Torres wants to combat the costs of healthcare, higher education, and especially housing in the South Bronx.
“Whenever you’re debating affordable housing, the question that should come to mind is, ‘affordable for whom?” said Torres.
For him, it is unreal that more than half of residents in his district pay more than half of their income to afford rent before factoring in necessities like food, healthcare, utilities, and transportation.
“And so I’m intent on dramatically expanding the sectioning program, the housing voucher program so that every American in need has a right to safe, decent affordable housing,” he said.
Torres argues the proper standard for affordability is household income, instead of the Area Median Income (AMI), which in New York City according to the federal government is around $50,000-$60,000 a year.

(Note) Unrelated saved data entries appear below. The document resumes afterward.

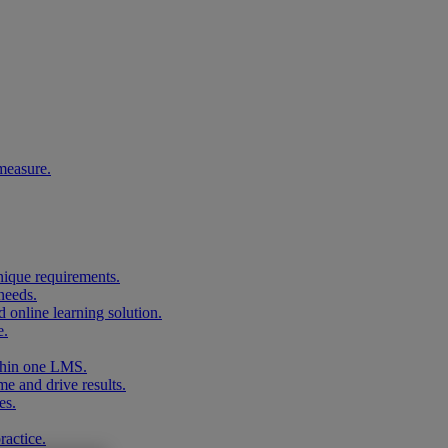
measure.
unique requirements.
needs.
 online learning solution.
e.
ithin one LMS.
me and drive results.
es.
ractice.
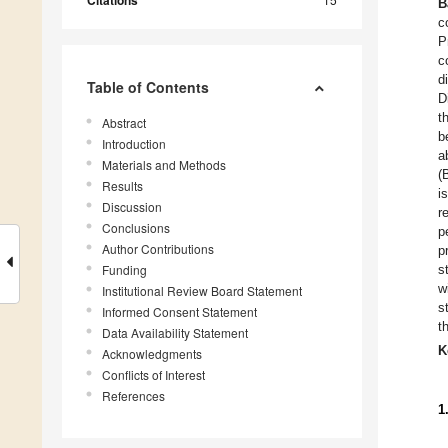
Citations
B
c
P
c
d
Table of Contents
D
t
Abstract
b
Introduction
a
Materials and Methods
(
Results
i
Discussion
r
Conclusions
p
Author Contributions
p
Funding
s
w
Institutional Review Board Statement
s
Informed Consent Statement
t
Data Availability Statement
K
Acknowledgments
Conflicts of Interest
References
1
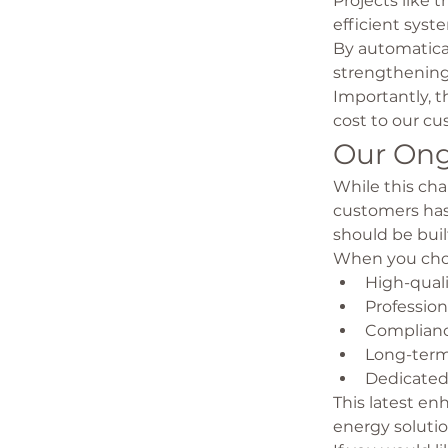
Projects like t
efficient sys
By automatica
strengthening 
Importantly, t
cost to our cu
Our On
While this ch
customers has
should be buil
When you choo
High-qual
Professio
Complianc
Long-term
Dedicated
This latest en
energy soluti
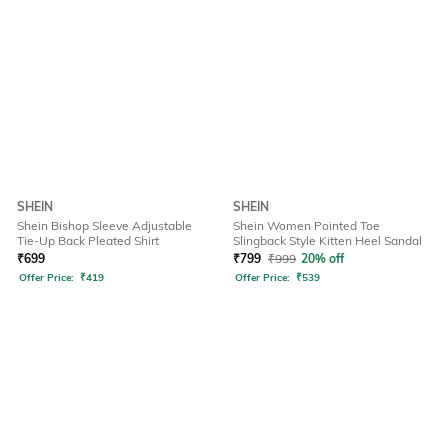
SHEIN
SHEIN
Shein Bishop Sleeve Adjustable
Shein Women Pointed Toe
Tie-Up Back Pleated Shirt
Slingback Style Kitten Heel Sandal
₹
699
₹
799
₹
999
20% off
Offer Price:
₹
419
Offer Price:
₹
539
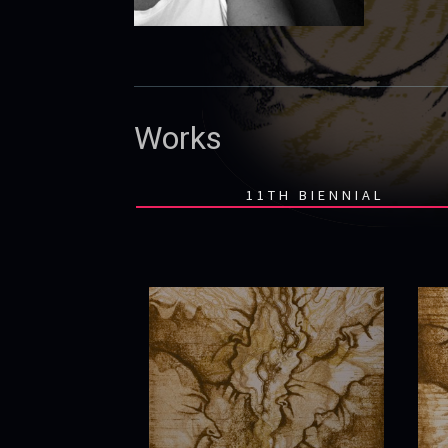
Works
11TH BIENNIAL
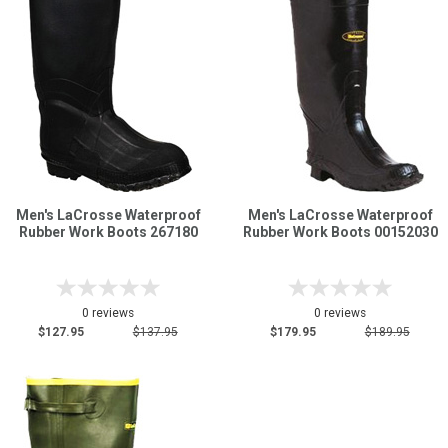
Men's LaCrosse Waterproof
Men's LaCrosse Waterproof
Rubber Work Boots 267180
Rubber Work Boots 00152030
0 reviews
0 reviews
$127.95
$137.95
$179.95
$189.95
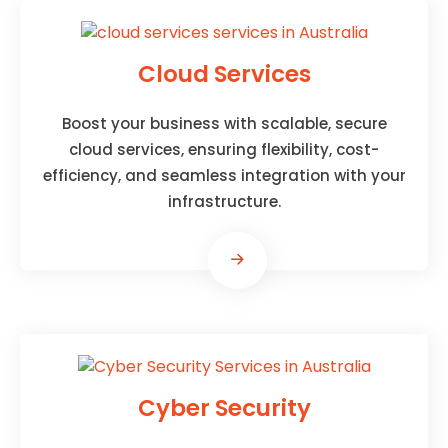
Cloud Services
Boost your business with scalable, secure
cloud services, ensuring flexibility, cost-
efficiency, and seamless integration with your
infrastructure.
Cyber Security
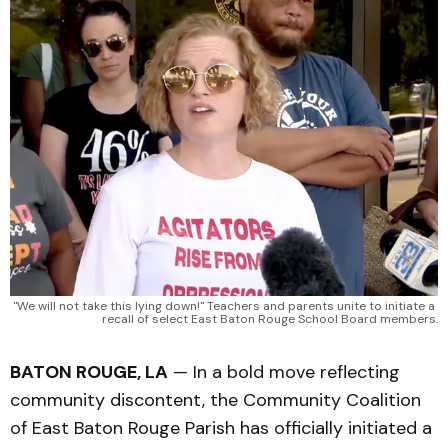
"We will not take this lying down!" Teachers and parents unite to initiate a 
recall of select East Baton Rouge School Board members.
BATON ROUGE, LA
— In a bold move reflecting
community discontent, the Community Coalition
of East Baton Rouge Parish has officially initiated a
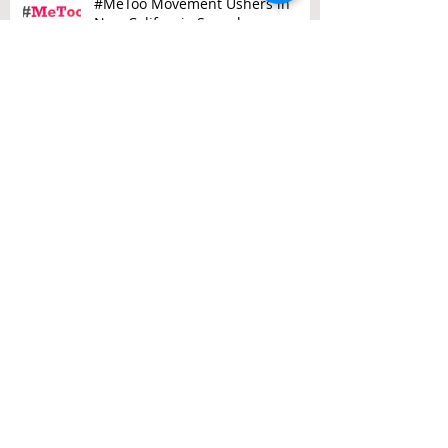
#MeToo Movement Ushers in
New California Sexual
Harassment Laws
Three Recent State Supreme
Court Decisions that Every
California Employer Needs to
Know About
Attention Employers: 5 New
Employment Laws Going Into
Effect on January 1, 2018
Two Steps Ahead: San Francisco’s
Employment Laws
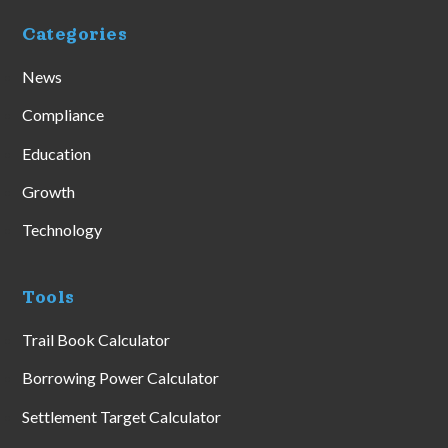
Categories
News
Compliance
Education
Growth
Technology
Tools
Trail Book Calculator
Borrowing Power Calculator
Settlement Target Calculator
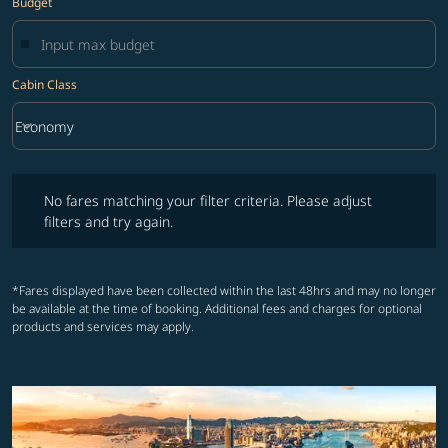
Budget
Cabin Class
keyboard_arrow_down
Economy
Cabin Class option Economy Selected
No fares matching your filter criteria. Please adjust filters and try ag
No fares matching your filter criteria. Please adjust
filters and try again.
*Fares displayed have been collected within the last 48hrs and may no longer
be available at the time of booking. Additional fees and charges for optional
products and services may apply.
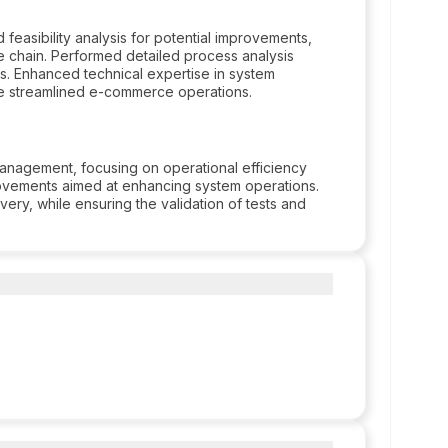
asibility analysis for potential improvements,
 chain. Performed detailed process analysis
s. Enhanced technical expertise in system
sure streamlined e-commerce operations.
nagement, focusing on operational efficiency
ovements aimed at enhancing system operations.
ery, while ensuring the validation of tests and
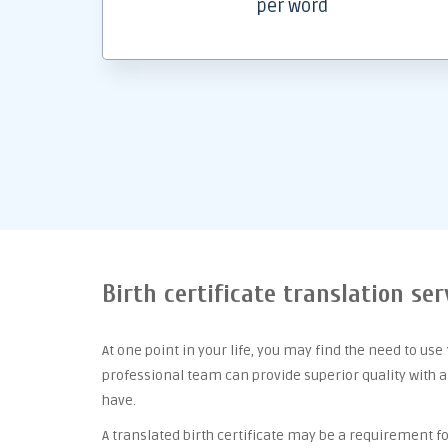
per word
Birth certificate translation se
At one point
in your life, you may find the need to use
professional team can provide superior quality with 
have.
A translated birth certificate may be a requirement for 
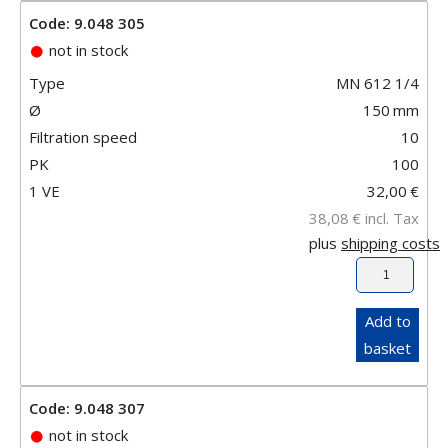
Code: 9.048 305
not in stock
Type
MN 612 1/4
Ø
150
mm
Filtration speed
10
PK
100
1 VE
32,00
€
38,08
€
incl. Tax
plus
shipping costs
Add to
basket
Code: 9.048 307
not in stock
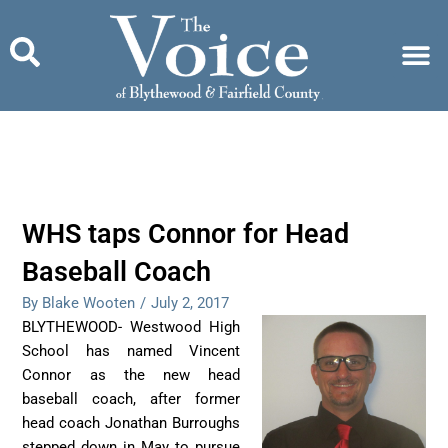
Skip
to
content
WHS taps Connor for Head
Baseball Coach
By Blake Wooten
/
July 2, 2017
BLYTHEWOOD- Westwood High
School has named Vincent
Connor as the new head
baseball coach, after former
head coach Jonathan Burroughs
stepped down in May to pursue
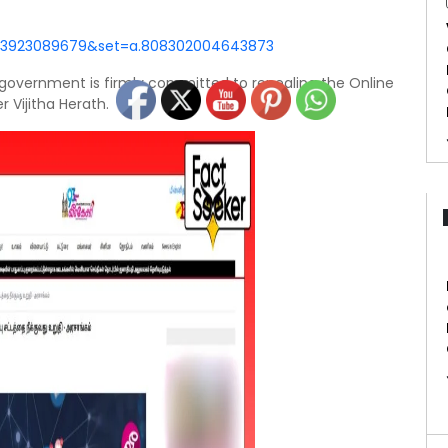
843923089679&set=a.808302004643873
e government is firmly committed to repealing the Online
 Vijitha Herath.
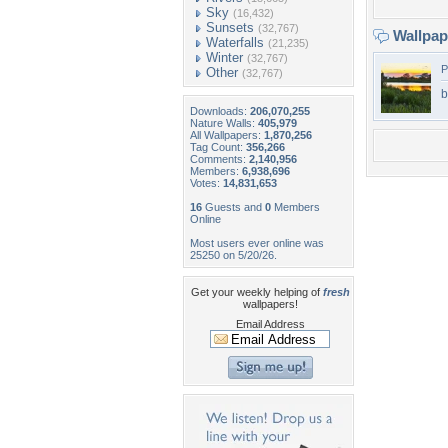
Sky
(16,432)
Sunsets
(32,767)
Wallpa
Waterfalls
(21,235)
Winter
(32,767)
P
Other
(32,767)
b
Downloads:
206,070,255
Nature Walls:
405,979
All Wallpapers:
1,870,256
Tag Count:
356,266
Comments:
2,140,956
Members:
6,938,696
Votes:
14,831,653
16
Guests and
0
Members
Online
Most users ever online was
25250 on 5/20/26.
Get your weekly helping of
fresh
wallpapers!
Email Address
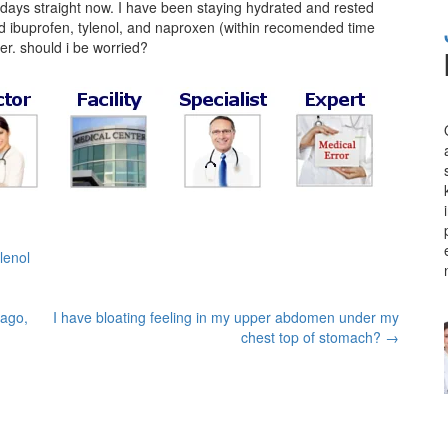
 days straight now. I have been staying hydrated and rested
ried ibuprofen, tylenol, and naproxen (within recomended time
ever. should i be worried?
ylenol
 ago,
I have bloating feeling in my upper abdomen under my
chest top of stomach?
→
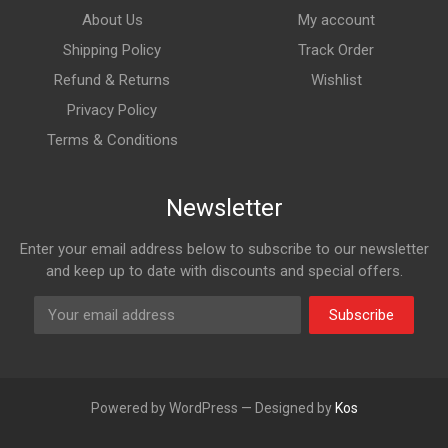
About Us
My account
Shipping Policy
Track Order
Refund & Returns
Wishlist
Privacy Policy
Terms & Conditions
Newsletter
Enter your email address below to subscribe to our newsletter
and keep up to date with discounts and special offers.
Subscribe
Powered by WordPress — Designed by
Kos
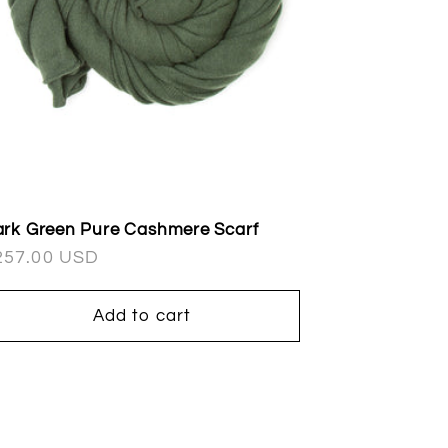
rk Green Pure Cashmere Scarf
egular
257.00 USD
ice
Add to cart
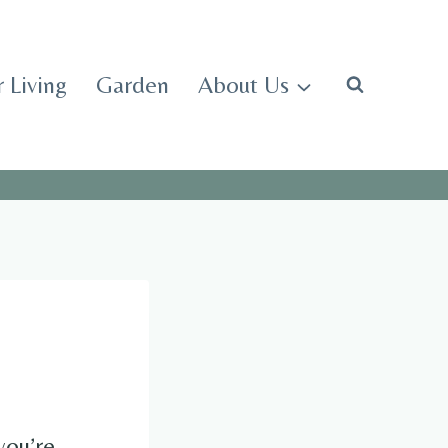
 Living
Garden
About Us
you’re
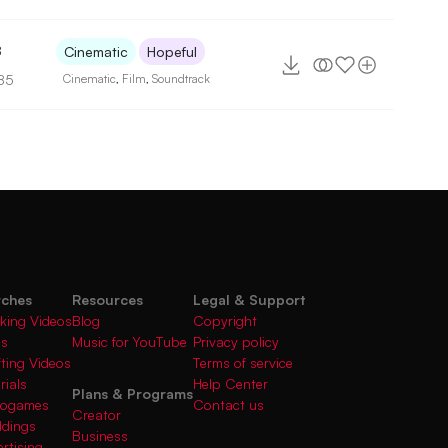
8
Cinematic
Hopeful
85
Cinematic
,
Film
,
Soundtrack
rches
Resources
Legal & Support
king Videos
Blog
Copyright
gs
Music for YouTube
Privacy policy
fting Videos
Terms of service
rials
Help Center
Plans & Programs
deogames
Contact us
Creator
ddings
Business
rtising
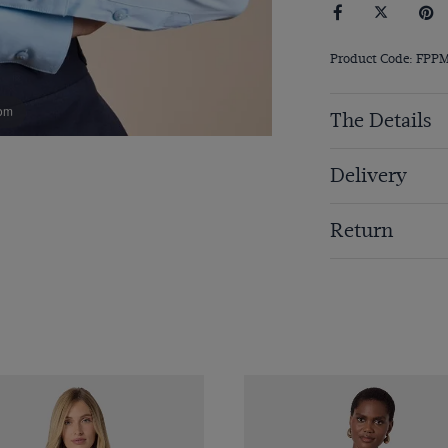
Product Code: FPP
om
The Details
Delivery
Return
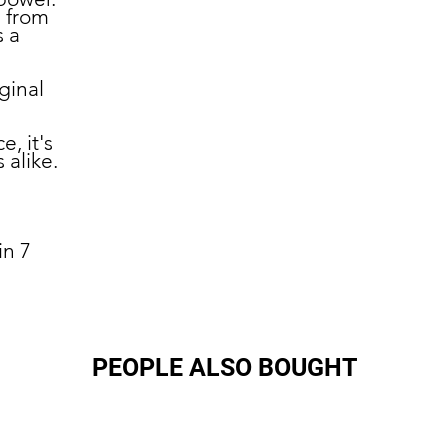
 from
s a
ginal
e, it's
 alike.
in 7
PEOPLE ALSO BOUGHT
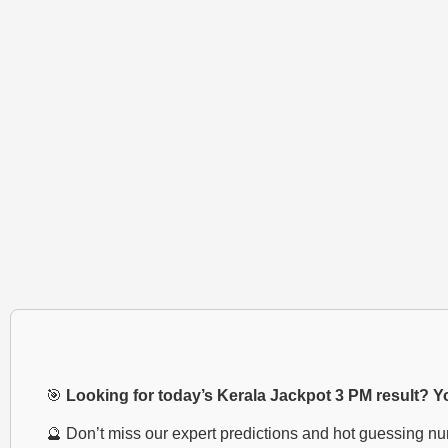
🎯
Looking for today’s Kerala Jackpot 3 PM result? You
🔮 Don’t miss our expert predictions and hot guessing n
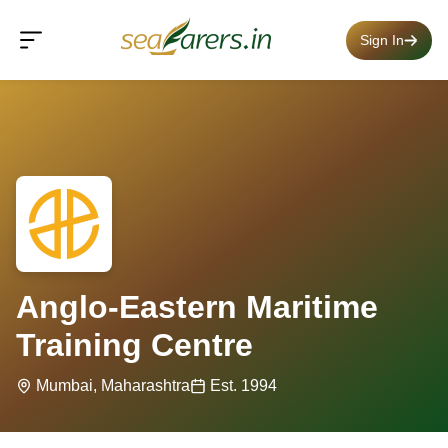
Sign In
Anglo‑Eastern Maritime
Training Centre
Mumbai, Maharashtra
Est. 1994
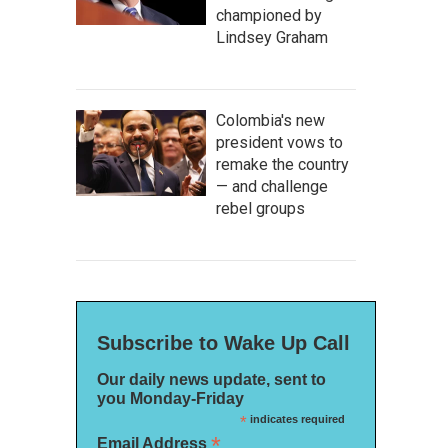
championed by
Lindsey Graham
Colombia's new
president vows to
remake the country
— and challenge
rebel groups
Subscribe to Wake Up Call
Our daily news update, sent to
you Monday-Friday
*
indicates required
*
Email Address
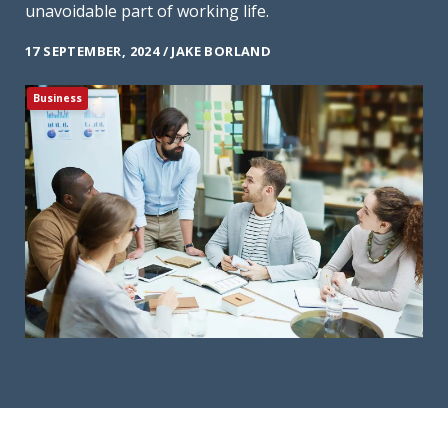
unavoidable part of working life.
17 SEPTEMBER, 2024 / JAKE BORLAND
Business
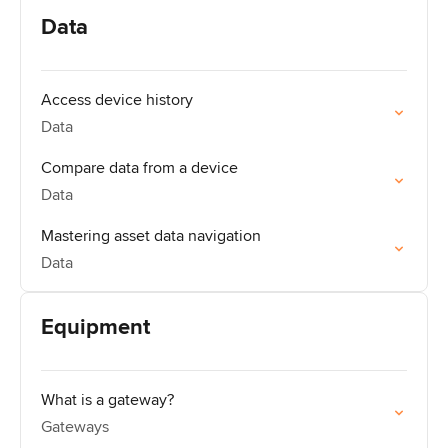
Data
Access device history
Data
Compare data from a device
Data
Mastering asset data navigation
Data
Equipment
What is a gateway?
Gateways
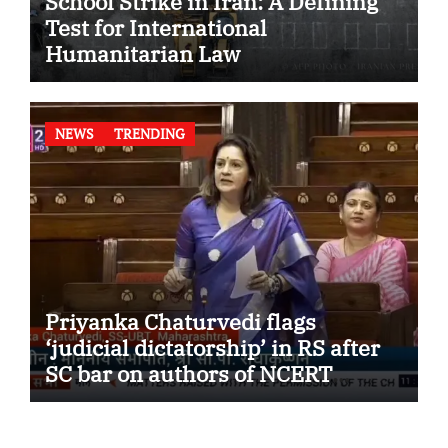
School Strike in Iran: A Defining
Test for International
Humanitarian Law
NEWS
TRENDING
Priyanka Chaturvedi flags
‘judicial dictatorship’ in RS after
SC bar on authors of NCERT
Textbook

The problem is that figure is more than double the AMI in the South Bronx, which is $25,000.
“So even low-income by the standards of the federal government is unaffordable to most low-income New Yorkers in the South Bronx,” he said.
But the ties run even deeper.
“I grew up in a public housing development right across the street from a Trump golf course, and as I saw the conditions in my home get worse. The city was investing more than $100 million dollars in a golf course for Donald Trump.” Torres said.
“I remember asking myself, what does it say about our society? Our values and priorities as a society? That we’re willing to invest more in a gated, gilded golf course for Donald Trump than we would in the homes of Black and Brown New Yorkers? And so I said to myself – rather than complain about it, and stand by passively on the sidelines, why not become the change I wish to see?” he said.
Torres continued his family’s heritage of advocating for public housing by starting off as a housing organizer, eventually running for office, becoming the first-ever openly LGBTQ New York City Councilmember.
“When I lived in public housing, and as the golf course was undergoing construction, it unleashed an infestation of skunks,” he said. “And so I jokingly tell people I’ve been smelling the stench of Donald Trump well before he became president.”
That situation would further fuel Torres’ political aspirations.
“It was the experience of inequality in the shadow of Donald Trump that inspired me to run for public office,” Torres said. “How the world turns.”
It is these lived experiences that motivated Torres to Run for office, and now he may make history on two fronts: LGBTQ and Afro-Latinx representation.
Ritchie Torres is optimistic that the nation is moving in a progressive direction in terms of LGBTQ representation, and he’s direct proof of this.
He ran in the most fiercely-contested Democratic primary in New York City – twelve candidates, five elected officials, and the front runner was Ruben Diaz Sr.
“Known to be the most anti-LGBTQ elected official in New York City,” said Torres. “He was widely thought to be unbeatable, because he's been a larger-than-life elected official, longer than I’ve been alive.”
“And against all odds, not only did I win, I defeated him by a margin of three to one.”
In fact, Torres defeated Diaz so decisively that his opponent announced his retirement. His triumph, he admits, might not have happened 10 years ago.
Torres figuratively called the South Bronx the “Bible Belt” of New York City. To win here, as he did, is the true sign of change.
“My candidacy is reflective of the changing moments in which we are living,” Torres said. “You know, it’s one thing to have an openly-LGBTQ congressional candidate in the West Village, or in Chelsea, which are gay meccas. It’s something else to have it in the South Bronx.”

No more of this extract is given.